[Dataset entries]

=== Begin Enclosure ===

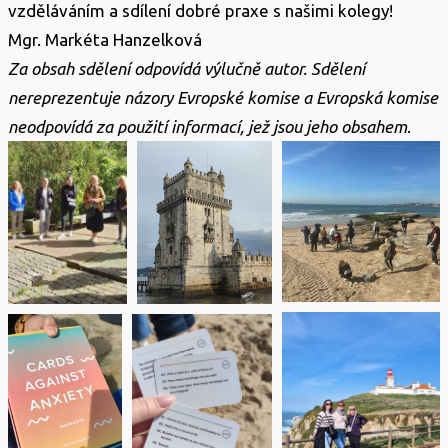
vzděláváním a sdílení dobré praxe s našimi kolegy!
Mgr. Markéta Hanzelková
Za obsah sdělení odpovídá výlučně autor. Sdělení
nereprezentuje názory Evropské komise a Evropská komise
neodpovídá za použití informací, jež jsou jeho obsahem
.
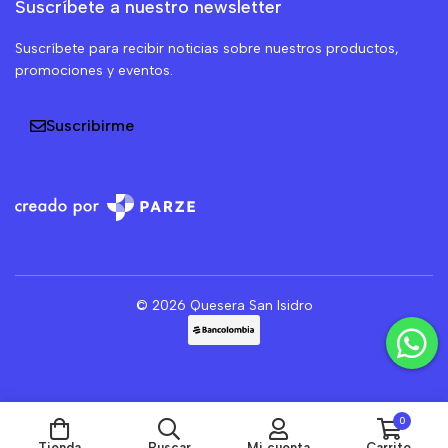
Suscríbete a nuestro newsletter
Suscríbete para recibir noticias sobre nuestros productos,
promociones y eventos.
Suscribirme
© 2026 Quesera San Isidro
0
Tienda
Buscar
Mi cuenta
Carrito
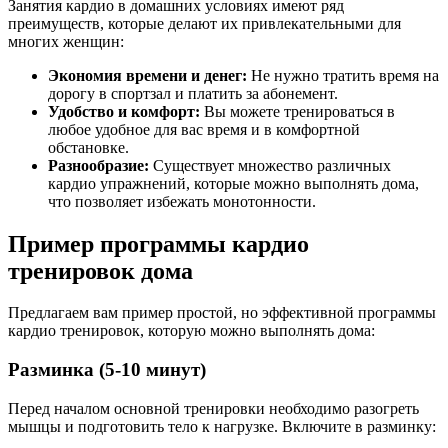
Занятия кардио в домашних условиях имеют ряд
преимуществ, которые делают их привлекательными для
многих женщин:
Экономия времени и денег:
Не нужно тратить время на
дорогу в спортзал и платить за абонемент.
Удобство и комфорт:
Вы можете тренироваться в
любое удобное для вас время и в комфортной
обстановке.
Разнообразие:
Существует множество различных
кардио упражнений, которые можно выполнять дома,
что позволяет избежать монотонности.
Пример программы кардио
тренировок дома
Предлагаем вам пример простой, но эффективной программы
кардио тренировок, которую можно выполнять дома:
Разминка (5-10 минут)
Перед началом основной тренировки необходимо разогреть
мышцы и подготовить тело к нагрузке. Включите в разминку:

=== End Enclosure ===

▸ **DIRECTIONS**:
Each entry is to be given again exactly as it stands, with its pictures removed.

▸ **ANSWER SECTION**:
vzděláváním a sdílení dobré praxe s našimi kolegy!
Mgr. Markéta Hanzelková
Za obsah sdělení odpovídá výlučně autor. Sdělení
nereprezentuje názory Evropské komise a Evropská komise
neodpovídá za použití informací, jež jsou jeho obsahem
.
Suscríbete a nuestro newsletter
Suscríbete para recibir noticias sobre nuestros productos,
promociones y eventos.
Suscribirme
© 2026 Quesera San Isidro
0
Tienda
Buscar
Mi cuenta
Carrito
Занятия кардио в домашних условиях имеют ряд
преимуществ, которые делают их привлекательными для
многих женщин:
Экономия времени и денег:
Не нужно тратить время на
дорогу в спортзал и платить за абонемент.
Удобство и комфорт:
Вы можете тренироваться в
любое удобное для вас время и в комфортной
обстановке.
Разнообразие:
Существует множество различных
кардио упражнений, которые можно выполнять дома,
что позволяет избежать монотонности.
Пример программы кардио
тренировок дома
Предлагаем вам пример простой, но эффективной программы
кардио тренировок, которую можно выполнять дома:
Разминка (5-10 минут)
Перед началом основной тренировки необходимо разогреть
мышцы и подготовить тело к нагрузке. Включите в разминку:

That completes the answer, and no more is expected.